Below, Gaynor Humphreys, Director of London Funders, shares some thoughts on the challenges of the coming year and calls for funding that supports resilience, constructive approaches and adaptiveness

London Funders has been tracking two crucial trends in the last few years – the impact on London communities of the global financial crisis and the political response to it in the UK; and the financial context for the voluntary and community sector.

The first of these has been alarming in London, from early signs of ballooning debt, mortgage defaults, mental health problems, family breakdown, domestic violence. At the same time many front-line public services have shrunk or vanished and VCS budgets reduced. Now we are braced for the effect of housing benefit change, the introduction of Universal Credit, continuing housing shortage, localisation of the Social Fund, limitation on access to legal aid and many other intended and unintended consequences of austerity policies. London, with all its complexity and its unique demography and governance, often has a different and harsher impact to face from national changes than other regions. London Funders’ series of meetings, The Funding Landscape, has convened funders for briefings on these issues.

These changes have put increased demands on the VCS at a time when many funders have themselves been challenged. We had the “phoney war” – the period of expected funding crisis for the VCS following hot on the heels of the global financial crisis, when many feared cuts but they were slow to work through.  Even now many independent funders have been managing to maintain previous levels of funding, more or less. Lottery distributors have seen an increase in their funding (though also a challenge to slash their own costs). We have seen both cuts and reorganisation in local authority budgets for the voluntary sector and new approaches to commissioning. We are in the midst of understanding the impact of London Councils’ greatly reduced grants budget. We remind ourselves that it can only get worse as central government takes the shears to local government funding. Cuts will bite deeper in 2013-14 and central government is committed to bigger percentage cuts thereafter.

But just as some boroughs have found ways to maintain service delivery through redesign and efficiency savings, introduced new grants programmes and improved commissioning procedures, so some voluntary organisations have collaborated and re-engineered their services to achieve more with less. Many funders are finding their own ways of maximising their stretched resources (including through mission- or programme-related investment). We have seen some positive change in the midst of these difficult times.

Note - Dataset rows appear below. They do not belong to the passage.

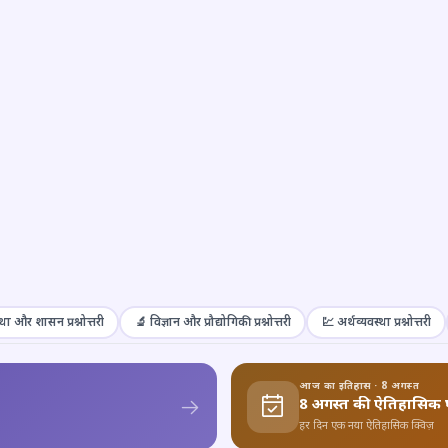
था और शासन प्रश्नोत्तरी
🔬 विज्ञान और प्रौद्योगिकी प्रश्नोत्तरी
💹 अर्थव्यवस्था प्रश्नोत्तरी
आज का इतिहास · 8 अगस्त
8 अगस्त की ऐतिहासिक 
हर दिन एक नया ऐतिहासिक क्विज़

Can we go on squeezing the lemon in this way? London Funders will work with its members this year and next to understand the essence of London’s needs and issues. We will maintain a focus on young people’s services, advice, housing and homelessness, the localisation of the Social Fund, the impact of increasing poverty. We will seek out the constructive approaches and learn from the best investment in the VCS. We will aim to understand the components of resilience and adaptiveness in voluntary and community organisations and see how they can be fostered through the way funding is offered. We will share knowledge and experience between funders and above all explore how funders together can do more.